(RECORDS Opens)

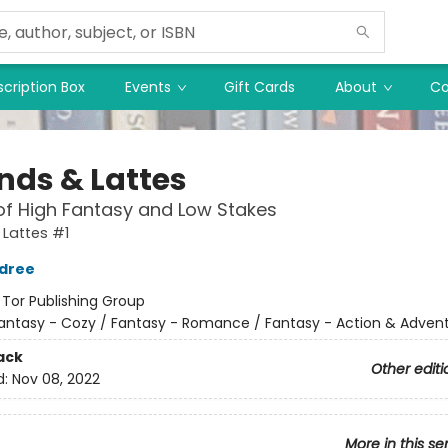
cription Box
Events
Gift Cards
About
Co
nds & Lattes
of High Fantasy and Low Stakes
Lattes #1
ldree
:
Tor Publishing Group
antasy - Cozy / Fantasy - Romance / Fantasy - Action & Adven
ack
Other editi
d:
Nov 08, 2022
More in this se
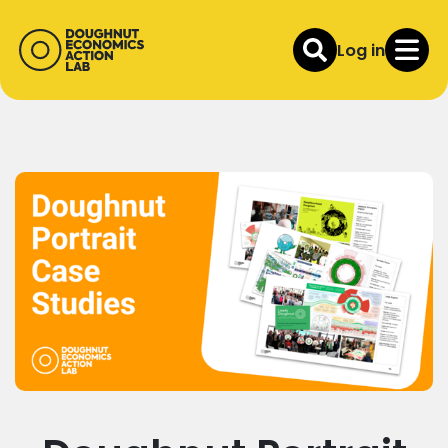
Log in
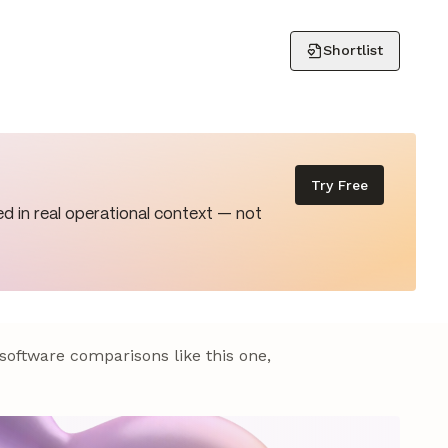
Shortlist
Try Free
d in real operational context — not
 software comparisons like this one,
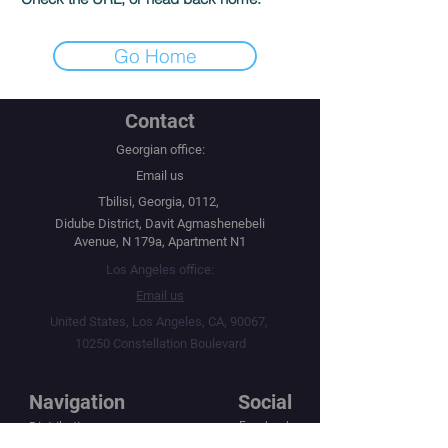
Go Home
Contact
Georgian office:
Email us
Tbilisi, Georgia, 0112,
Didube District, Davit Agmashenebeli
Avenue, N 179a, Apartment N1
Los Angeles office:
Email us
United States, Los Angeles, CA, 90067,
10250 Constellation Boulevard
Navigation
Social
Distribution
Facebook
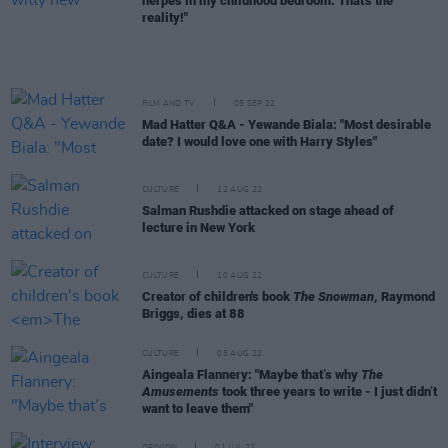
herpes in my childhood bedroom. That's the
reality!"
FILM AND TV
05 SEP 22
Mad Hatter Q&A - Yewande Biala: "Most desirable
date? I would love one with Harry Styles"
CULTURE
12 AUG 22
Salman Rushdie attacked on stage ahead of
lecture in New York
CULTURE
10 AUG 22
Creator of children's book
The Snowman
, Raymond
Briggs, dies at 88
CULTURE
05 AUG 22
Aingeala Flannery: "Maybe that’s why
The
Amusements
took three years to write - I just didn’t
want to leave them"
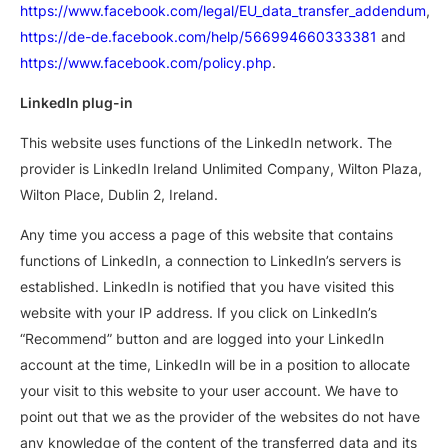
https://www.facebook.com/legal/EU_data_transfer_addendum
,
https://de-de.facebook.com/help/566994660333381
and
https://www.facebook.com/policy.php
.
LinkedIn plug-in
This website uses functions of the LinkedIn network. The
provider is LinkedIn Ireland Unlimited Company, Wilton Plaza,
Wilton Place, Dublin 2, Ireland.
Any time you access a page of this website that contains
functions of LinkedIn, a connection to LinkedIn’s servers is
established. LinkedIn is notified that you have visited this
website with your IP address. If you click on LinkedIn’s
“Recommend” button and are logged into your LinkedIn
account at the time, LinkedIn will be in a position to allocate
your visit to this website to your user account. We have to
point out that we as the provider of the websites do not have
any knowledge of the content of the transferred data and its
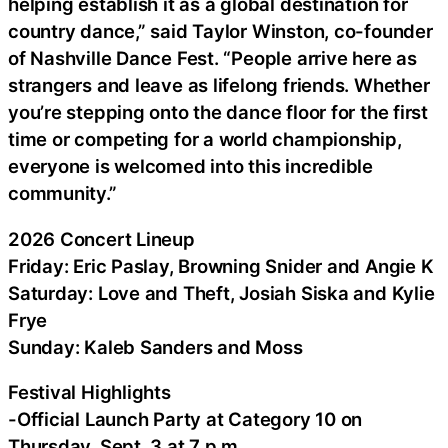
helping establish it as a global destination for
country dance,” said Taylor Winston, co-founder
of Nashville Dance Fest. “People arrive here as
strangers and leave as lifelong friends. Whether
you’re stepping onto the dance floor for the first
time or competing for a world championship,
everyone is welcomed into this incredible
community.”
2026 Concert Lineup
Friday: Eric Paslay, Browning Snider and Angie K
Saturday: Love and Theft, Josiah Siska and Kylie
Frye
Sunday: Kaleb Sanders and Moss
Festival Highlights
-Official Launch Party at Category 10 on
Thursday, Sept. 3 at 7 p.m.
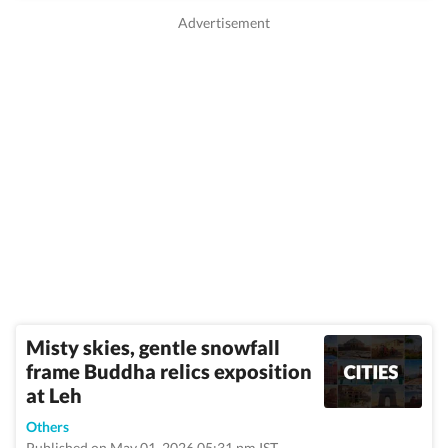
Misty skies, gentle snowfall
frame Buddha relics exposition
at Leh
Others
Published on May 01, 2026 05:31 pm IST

(RECORDS Closes)
(RECORDS Opens)

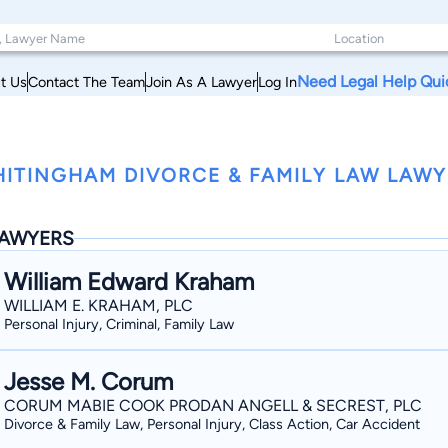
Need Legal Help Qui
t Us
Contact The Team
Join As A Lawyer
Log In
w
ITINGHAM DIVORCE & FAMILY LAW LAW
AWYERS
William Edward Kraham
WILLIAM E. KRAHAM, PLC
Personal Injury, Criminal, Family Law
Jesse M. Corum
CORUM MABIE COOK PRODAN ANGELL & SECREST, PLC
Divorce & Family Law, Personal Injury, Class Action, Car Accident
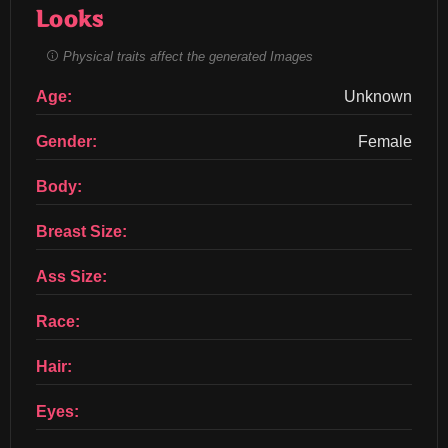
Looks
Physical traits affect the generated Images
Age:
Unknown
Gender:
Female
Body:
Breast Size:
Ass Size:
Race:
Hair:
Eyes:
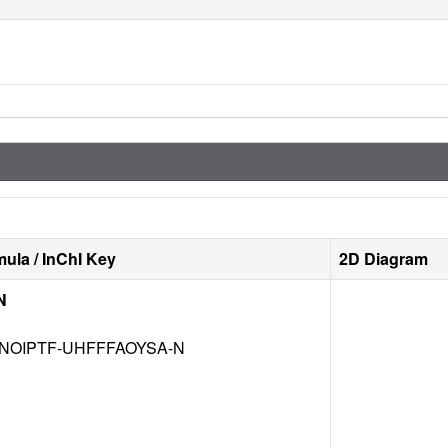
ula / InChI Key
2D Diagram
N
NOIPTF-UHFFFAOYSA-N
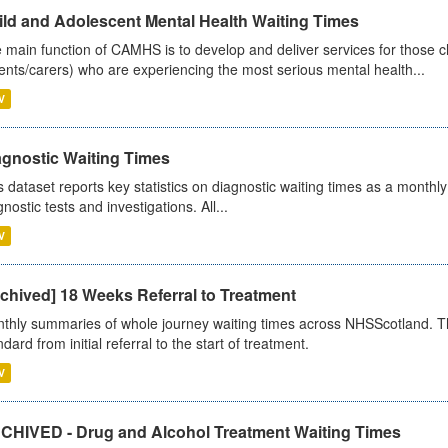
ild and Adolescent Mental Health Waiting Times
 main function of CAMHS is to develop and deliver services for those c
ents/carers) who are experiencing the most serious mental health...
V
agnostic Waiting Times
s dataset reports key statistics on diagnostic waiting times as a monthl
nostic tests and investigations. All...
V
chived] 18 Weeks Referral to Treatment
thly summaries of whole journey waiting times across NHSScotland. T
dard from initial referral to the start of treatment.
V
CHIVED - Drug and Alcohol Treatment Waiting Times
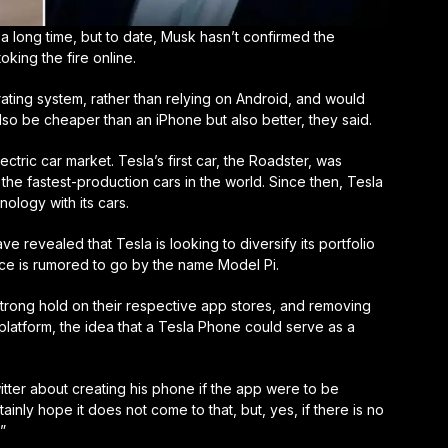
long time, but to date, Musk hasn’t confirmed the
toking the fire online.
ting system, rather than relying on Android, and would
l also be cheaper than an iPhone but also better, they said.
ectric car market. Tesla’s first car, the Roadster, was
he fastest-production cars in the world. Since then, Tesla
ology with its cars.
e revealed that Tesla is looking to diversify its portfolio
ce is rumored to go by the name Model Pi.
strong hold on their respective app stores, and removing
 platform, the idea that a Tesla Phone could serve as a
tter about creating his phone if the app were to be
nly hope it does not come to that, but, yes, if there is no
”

(RECORDS Closes)

● **ABOUT THIS TASK**: Check the data above line by line for the word "Action". State only how many lines contain it.

● **EXERCISE ANSWER**: 2